WHO Report on COVID-19 Origins Leaves Questions, No Finite Determination on Cause
The joint World Health Organization (WHO)-China Report looked at various scenarios and its theory of an animal to animal to human transmission.
The WHO released its report, WHO-convened global study of origins of SARS-CoV-2: China Part, yesterday and discussed its findings including its determination it was “likely to very likely” that SARS-CoV-2 was passed by way of bats to another animal then to humans.
While it had been previously posited as a bat to human contact, the WHO report did not see that as the highest likelihood.
"Despite consumption of bat and other wild animal meat in some countries, there is no evidence for transmission of coronaviruses from such encounters, and the trace-back investigation found no evidence for presence of bats or pangolins (or their products) in the market," the WHO report stated.
This theory is based off of an investigation by WHO personnel that went to Wuhan, China earlier this year. During their investigational visit from mid-January to mid-February, the WHO investigators looked at 4 ways in which a zoonotic transmission could have occurred from animals to humans.
The 4 scenarios included:
- Bats through another animal (likely to very likely)
- Direct spread from bats to humans (likely)
- Cold-chain food products (possible but not likely)
- Laboratory leak (extremely unlikely)
For the WHO investigators and its leadership the in-depth analysis and look at the data has led to the need for more conclusive information. “And we will see that in the report, there is a lot of very detailed information and useful information that again point towards the need for very specific new studies,” Peter Ben Embarek, PhD, scientist, Department of Food Safety and Zoonoses WHO, team lead for the Wuhan Field Mission, said.
“No single research trip can provide all the answers. It is clear that we need more research across a range of areas, which will entail further field visits,” WHO Director-General Tedros Adhanom Ghebreyesus, PhD, said in his remarks on the briefing of the report. “It also raises further questions that will need to be addressed by further studies, as the team itself notes in the report.”

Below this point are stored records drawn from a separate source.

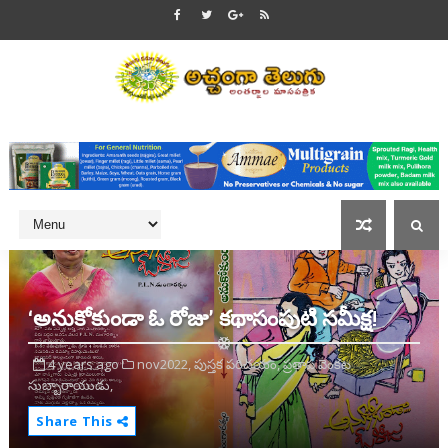
‘అనుకోకుండా ఓ రోజు’ కథాసంపుటి సమీక్ష!
4 years ago
nov2022,
పుస్తక పరిచయం,
ప్రతాప వెంకట
సుబ్బారాయుడు,
Share This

The official response from the Biden Administration seemed to signal a less than enthusiastic point-of-view on the results and insights coming from the report. When asked about the WHO-report, White House press secretary Jen Psaki said yesterday at a press conference, "they deserve better information [American people]. They deserve steps that are taken by the global community to provide that."
Earlier this year, the US announced it was going to stay a member of WHO “President Biden will issue a directive later today which will include the intent of the United States to join COVAX and support the ACT-Accelerator to advance multilateral efforts for Covid-19 vaccine, therapeutic, and diagnostic distribution, equitable access, and research and development,” President Biden medical advisor Anthony Fauci, MD, said to the WHO group, who he was meeting with in January.

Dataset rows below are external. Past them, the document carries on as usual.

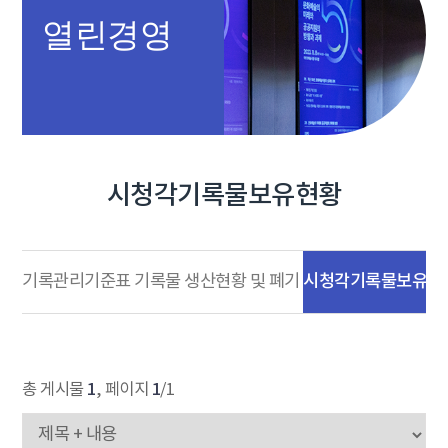
열린경영
시청각기록물보유현황
시청각기록물보유현
기록관리기준표
기록물 생산현황 및 폐기
1
1
총 게시물
, 페이지
/1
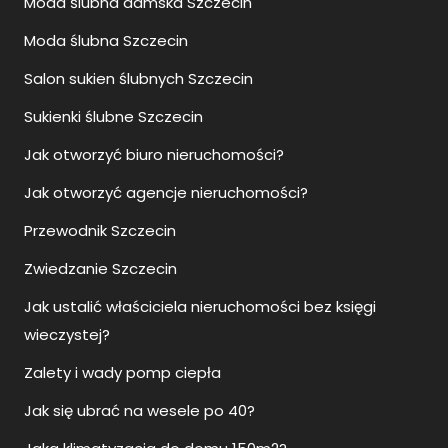
Moda ślubna damska Szczecin
Moda ślubna Szczecin
Salon sukien ślubnych Szczecin
Sukienki ślubne Szczecin
Jak otworzyć biuro nieruchomości?
Jak otworzyć agencje nieruchomości?
Przewodnik Szczecin
Zwiedzanie Szczecin
Jak ustalić właściciela nieruchomości bez księgi
wieczystej?
Zalety i wady pomp ciepła
Jak się ubrać na wesele po 40?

While there has not been any evidence to share his theory, former CDC Director Robert Redfield, MD, said he believed the virus “escaped" from a lab in Wuhan, in an interview with CNN.

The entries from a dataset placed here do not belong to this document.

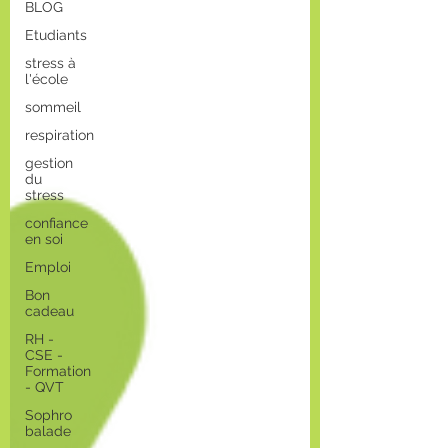
BLOG
Etudiants
stress à
l'école
sommeil
respiration
gestion
du
stress
confiance
en soi
Emploi
Bon
cadeau
RH -
CSE -
Formation
- QVT
Sophro
balade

Ghebreyesus acknowledged the laboratory theory. “The team also visited several laboratories in Wuhan and considered the possibility that the virus entered the human population as a result of a laboratory incident,” Ghebreyesus said. “However, I do not believe that this assessment was extensive enough. Further data and studies will be needed to reach more robust conclusions. Although the team has concluded that a laboratory leak is the least likely hypothesis, this requires further investigation, potentially with additional missions involving specialist experts, which I am ready to deploy.”
Another area of discussion has been when COVID-19 began circulating in Wuhan. In the same CNN interview, Redfield suspects the virus began in September or October of 2019, and Fauci thinks it might have been about a month prior to it being identified in December of 2019.
While the origins and timing of the COVID-19 transmission to humans remains a mystery, speculation continues looking at a variety of zoological suspects as causation for the pandemic.
“We have not yet found the source of the virus, and we must continue to follow the science and leave no stone unturned as we do,” Ghebreyesus said. “Finding the origin of a virus takes time and we owe it to the world to find the source so we can collectively take steps to reduce the risk of this happening again.”